As for your original topic "are you ok with apps accessing your location", I have no issue with it. Obviously if it is getting used maliciously, no, I wouldn't be ok with it.
But as it is, 'guaranteed' the Phone Carriers know where you are and where you've been. And 'guaranteed' the government knows where you are and where you've been. I will always be more worried about the government knowing everything they want about me, without my permission, than some app creator. And as it is, I'm ok with the government knowing.
I feel the same way about the government as I do Google. Until they turn evil and start enslaving mankind (search "is google skynet", hilarious and royally creepy) I'm going to keep using them and stay in the country I live in.
Conspiracy theorists feel free to chime in. Although let's be honest, the over-the-top conspiracy theorists (that make for the best/most hilarious conversations) won't likely be carrying around a device that has cameras, microphones, gps chip, and internet access that can be used to activate one or all of those remotely

I don't really care if they know my location, but now that you mentioned a possible battery drain, I am bothered by that. Someone should make a list of popular apps that may have unnecessary permissions that can be safely disabled through some sort of means.

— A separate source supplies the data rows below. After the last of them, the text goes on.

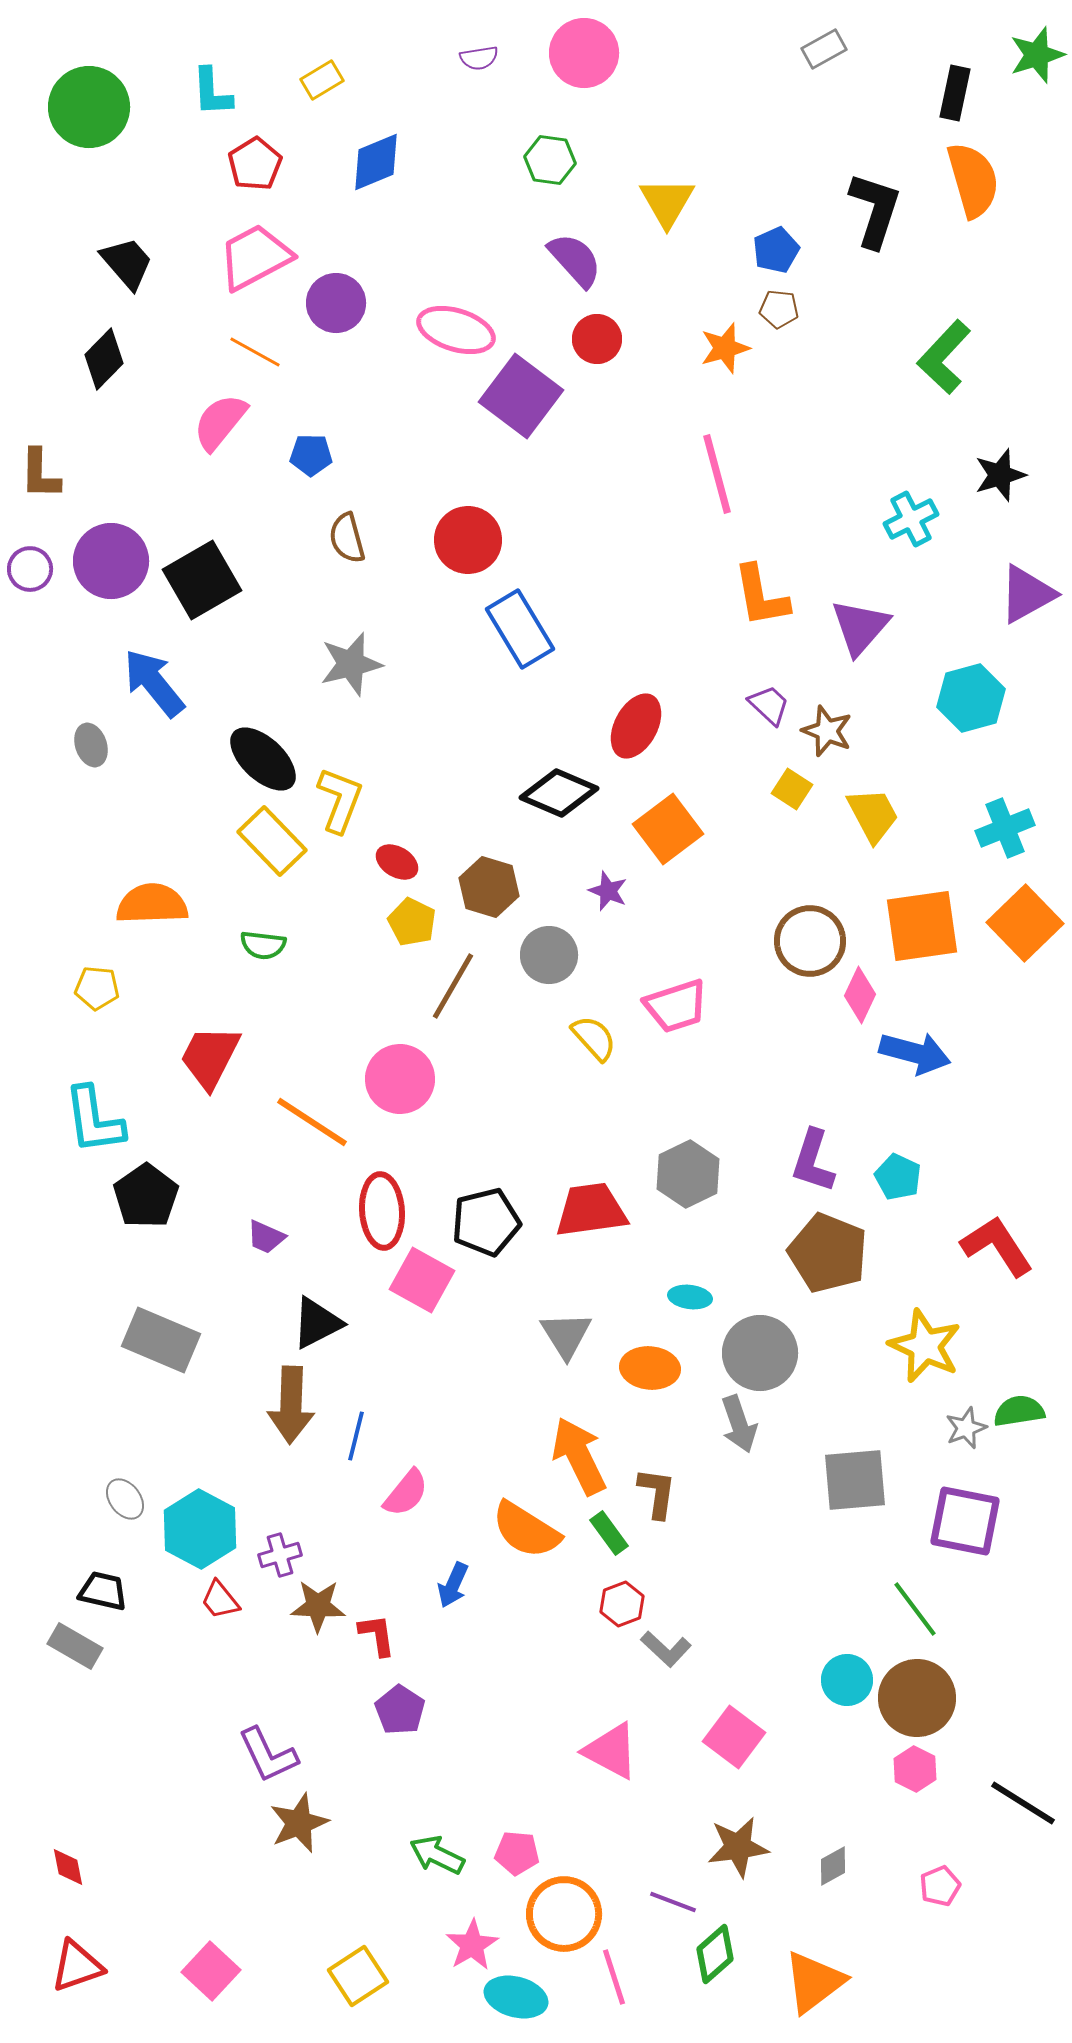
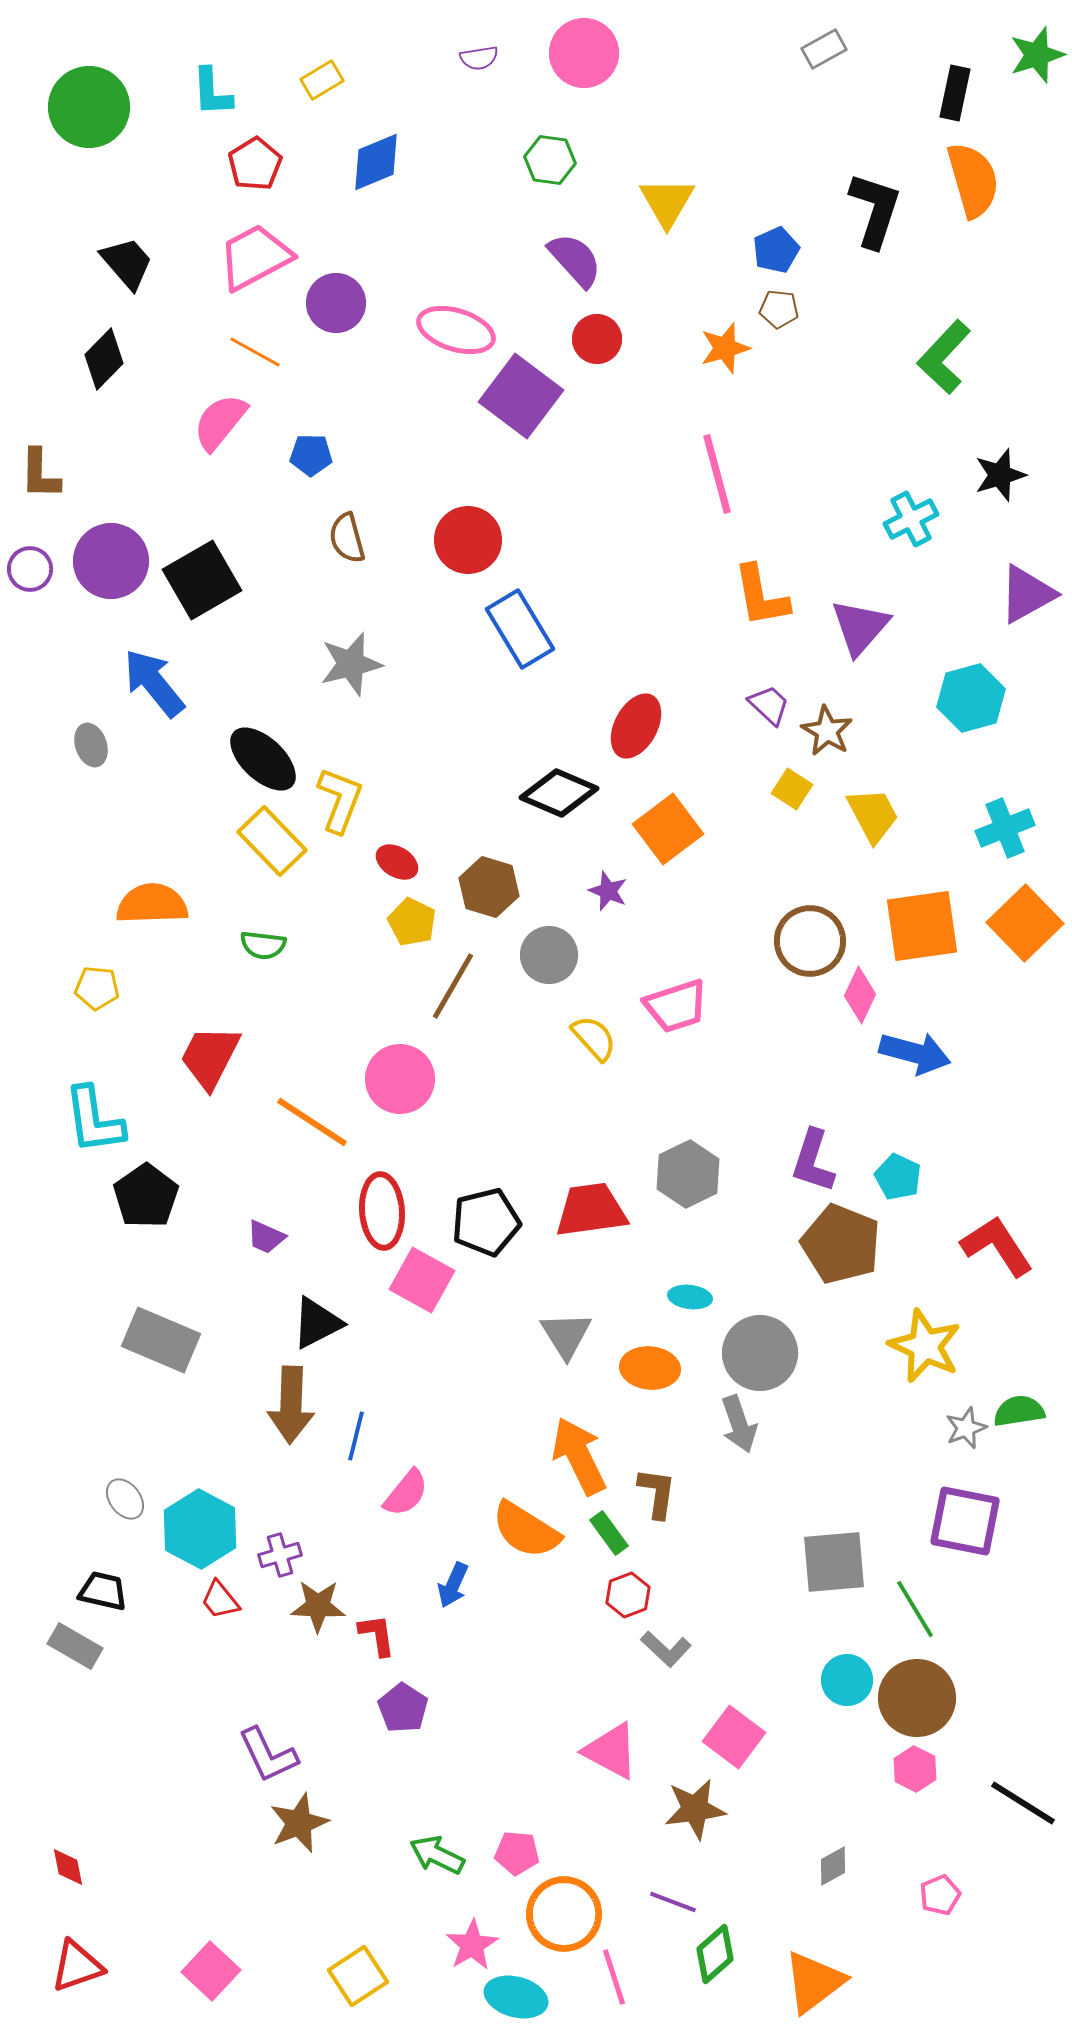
brown star at (827, 731): rotated 9 degrees clockwise
brown pentagon at (828, 1253): moved 13 px right, 9 px up
gray square at (855, 1480): moved 21 px left, 82 px down
red hexagon at (622, 1604): moved 6 px right, 9 px up
green line at (915, 1609): rotated 6 degrees clockwise
purple pentagon at (400, 1710): moved 3 px right, 2 px up
brown star at (738, 1847): moved 43 px left, 38 px up
pink pentagon at (940, 1886): moved 9 px down
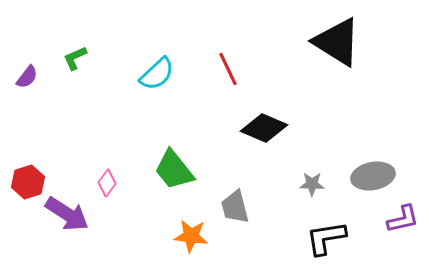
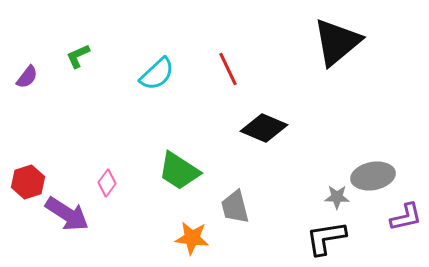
black triangle: rotated 48 degrees clockwise
green L-shape: moved 3 px right, 2 px up
green trapezoid: moved 5 px right, 1 px down; rotated 18 degrees counterclockwise
gray star: moved 25 px right, 13 px down
purple L-shape: moved 3 px right, 2 px up
orange star: moved 1 px right, 2 px down
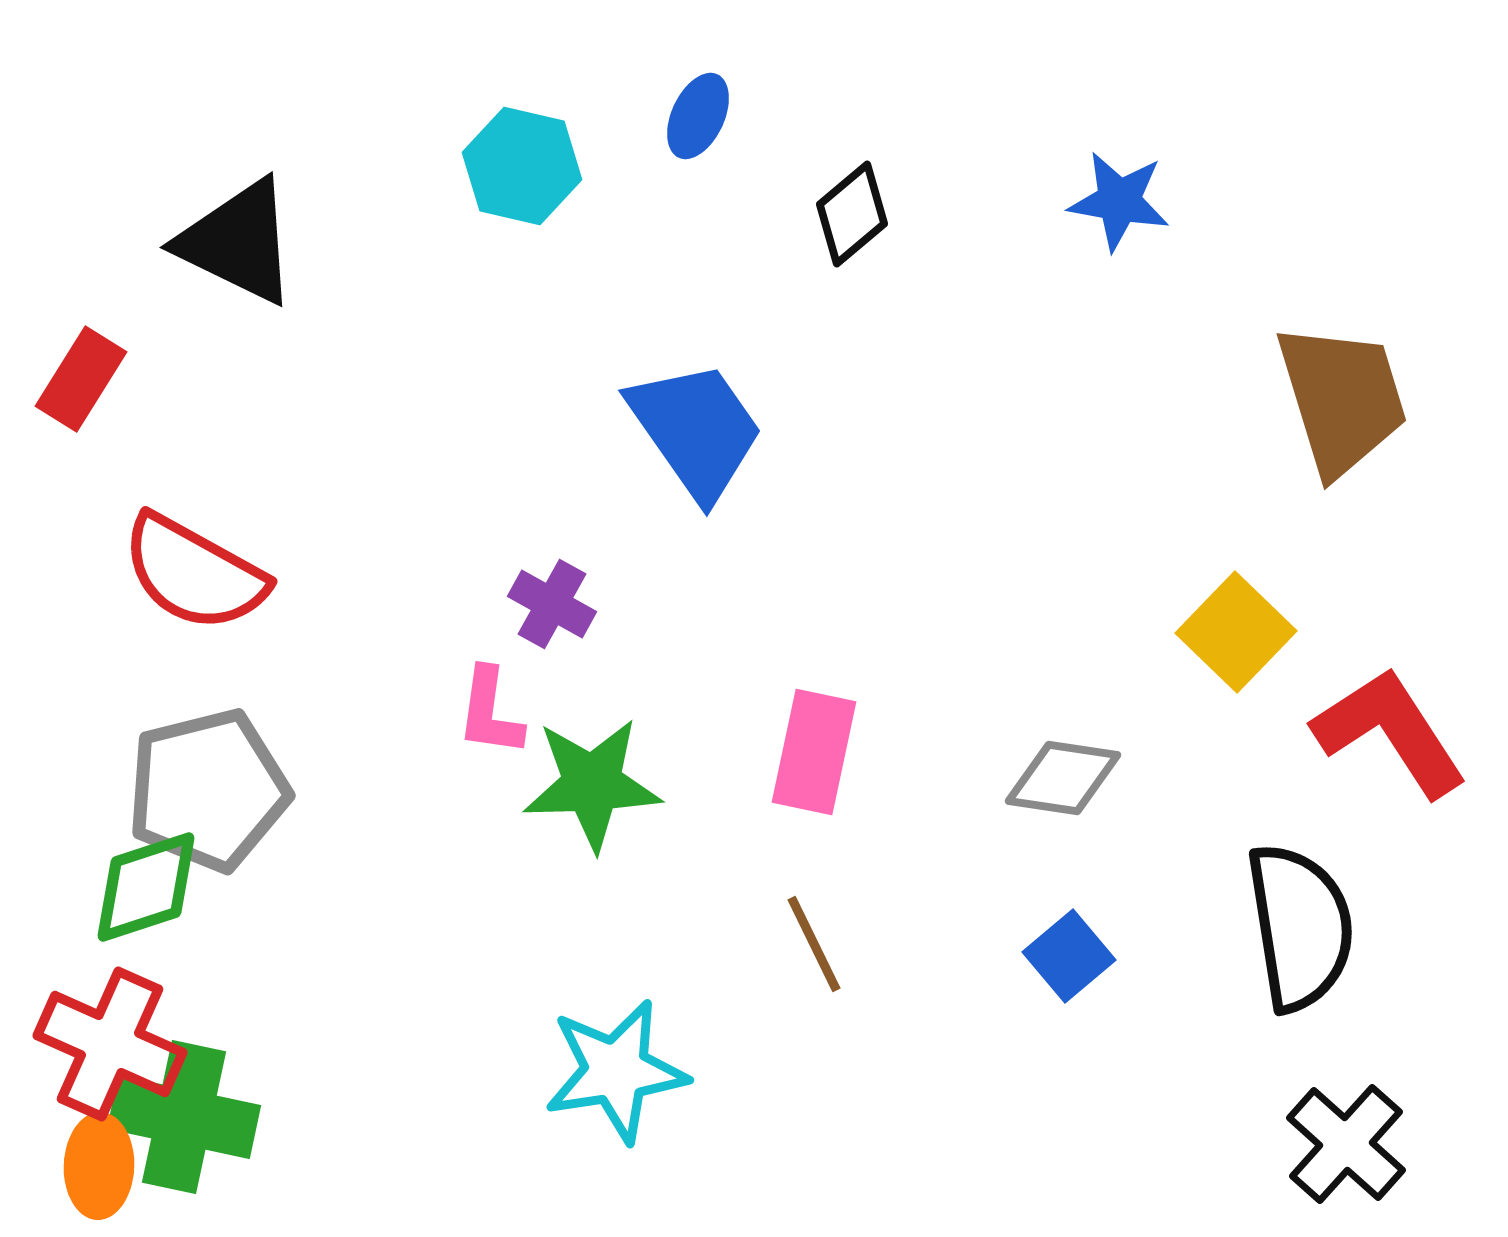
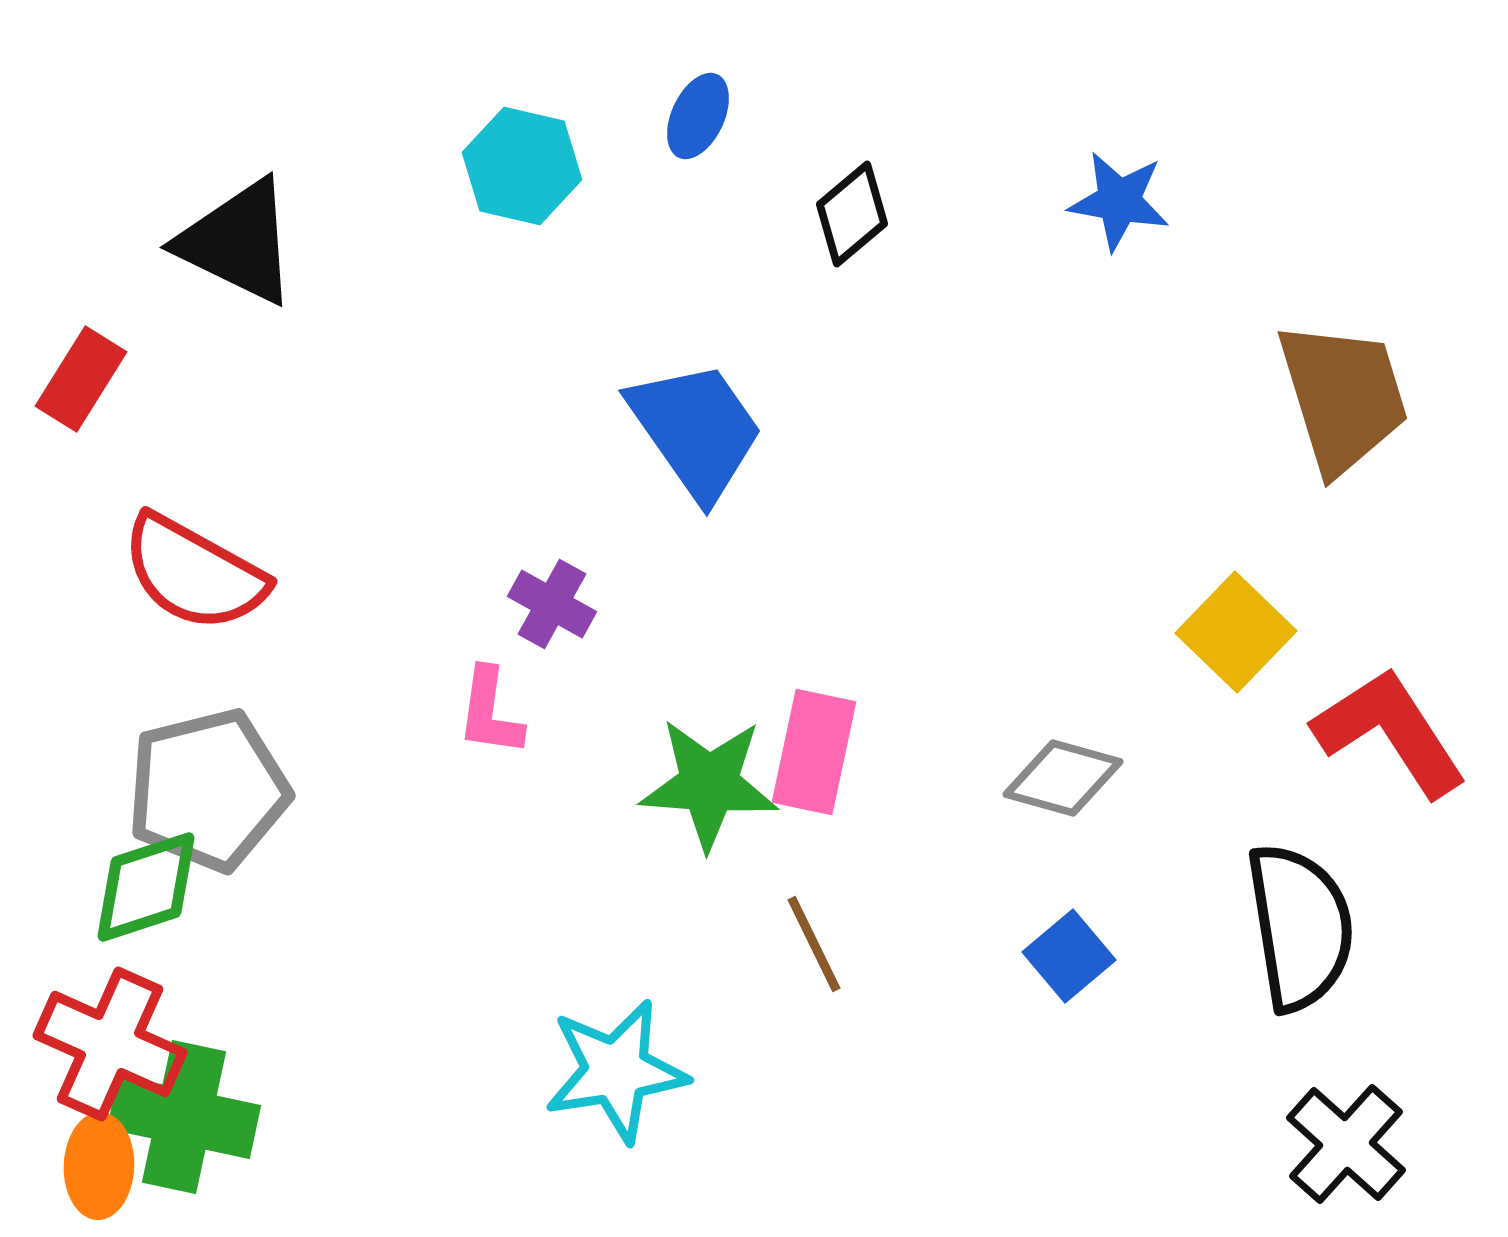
brown trapezoid: moved 1 px right, 2 px up
gray diamond: rotated 7 degrees clockwise
green star: moved 117 px right; rotated 6 degrees clockwise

https://play.google.com/store/apps/details?id=com.stericson.permissions
Yer welcome.
Sent from my SGH-I777 using Tapatalk 2

I don't care either. I have my GPS constantly disabled so the only location any of my apps could get is a general network location....
Honestly, I think privacy concerns are often blown out of proportion... mostly by the media. Don't get me wrong, there is nothing bad with being concerned, but I highly doubt we are going to have another Craig's list killer situation from developers releasing apps on Google Play. Knock on wood.
As mentioned before, contact the app's dev and ask for more info. If they never reply then I would be worried. As well you can always use a different one. If needed you can use "Tasker" which can allow you to build almost any function any other app has to offer all under your control. Just be warned Tasker is highly addictive for us nerds....
Anyway, and in summary, I have less trust is most banks selling my purchase history then the random app developer.... but that's just me.